Casually riding a penny-farthing around town is always going to be an attention-grabber.
"There was a customer in Sydney who lived alone and he kept to himself a lot and he liked that," says penny-farthing maker Dan Bolwell.
But each morning, the man would head off for a spin, with people starting to notice this gent perched atop his late 1800s-style bicycle.
"They got to know him and his daily ride each morning was a short little ride that felt so social and so interactive and it meant the world for him," says Bolwell, who creates the high-wheel bicycles in his Bacchus Marsh workshop, north-west of Melbourne.
"And then for other people — I do have customers, and I'm in that category as well — the attention becomes overwhelming.
"I would rather go somewhere completely quiet, away from crowds, out in the open road somewhere, and just enjoy the riding."
Bolwell, who believes he is the only professional penny-farthing maker in Australia, has handmade more than 400 custom penny-farthings since he started his business in 2012, sending them as far afield as Belgium, Nepal, Puerto Rico, Borneo and Israel.

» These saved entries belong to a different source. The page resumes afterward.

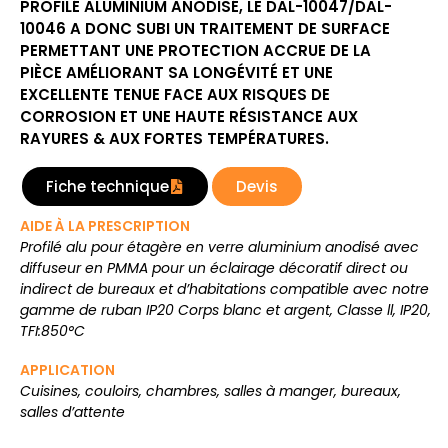
PROFILÉ ALUMINIUM ANODISÉ, LE DAL-10047/DAL-
10046 A DONC SUBI UN TRAITEMENT DE SURFACE
PERMETTANT UNE PROTECTION ACCRUE DE LA
PIÈCE AMÉLIORANT SA LONGÉVITÉ ET UNE
EXCELLENTE TENUE FACE AUX RISQUES DE
CORROSION ET UNE HAUTE RÉSISTANCE AUX
RAYURES & AUX FORTES TEMPÉRATURES.
Fiche technique
Devis
AIDE À LA PRESCRIPTION
Profilé alu pour étagère en verre aluminium anodisé avec
diffuseur en PMMA pour un éclairage décoratif direct ou
indirect de bureaux et d’habitations compatible avec notre
gamme de ruban IP20 Corps blanc et argent, Classe ll, IP20,
TFI:850°C
APPLICATION
Cuisines, couloirs, chambres, salles à manger, bureaux,
salles d’attente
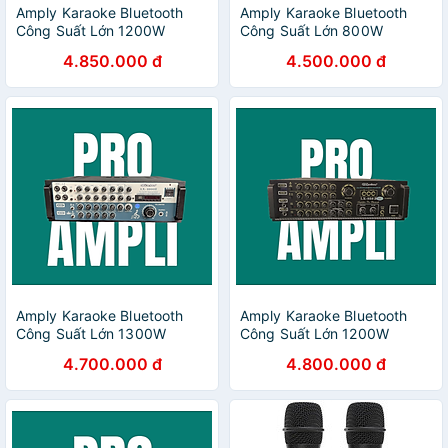
Amply Karaoke Bluetooth
Amply Karaoke Bluetooth
Công Suất Lớn 1200W
Công Suất Lớn 800W
Zenbos PA-988X, 20 Sò Đại
Zenbos TK-6800, 12 Sò
4.850.000 đ
4.500.000 đ
( Hàng chính Hãng)
Đại(Hàng Chính Hãng)
Amply Karaoke Bluetooth
Amply Karaoke Bluetooth
Công Suất Lớn 1300W
Công Suất Lớn 1200W
Zenbos LX-8800H, 20 Sò
Zenbos LX-858Z 20 Sò
4.700.000 đ
4.800.000 đ
Đại(Hàng Chính Hãng)
(Hàng Chính Hãng)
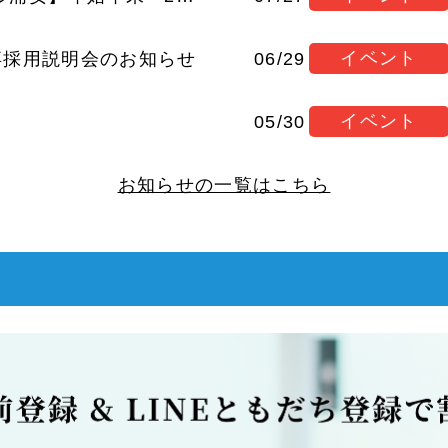
イベント
新卒採用説明会のお知らせ
06/29
イベント
05/30
お知らせの一覧はこちら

Egged on by a customer and fellow penny-farthing enthusiast in the UK, he recently set two Guinness World Records: for the world's largest and smallest rideable penny-farthings.
That customer, Neil Laughton, helped seal the deal by riding Bolwell's 282-centimetre-high penny-farthing, dubbed Big Bertha, 100 metres through the streets of London.
Bolwell added 12 steps onto the bicycle so Laughton could climb aboard, and fitted stilts to his feet so he could reach the pedals.
From farmer to self-taught maker
Bolwell helped run his family's farm until he was about 30, when he says a succession issue left him rudderless.
"I left school early, so I didn't have any education or career behind me that I was working on and building, except being on the farm," he says.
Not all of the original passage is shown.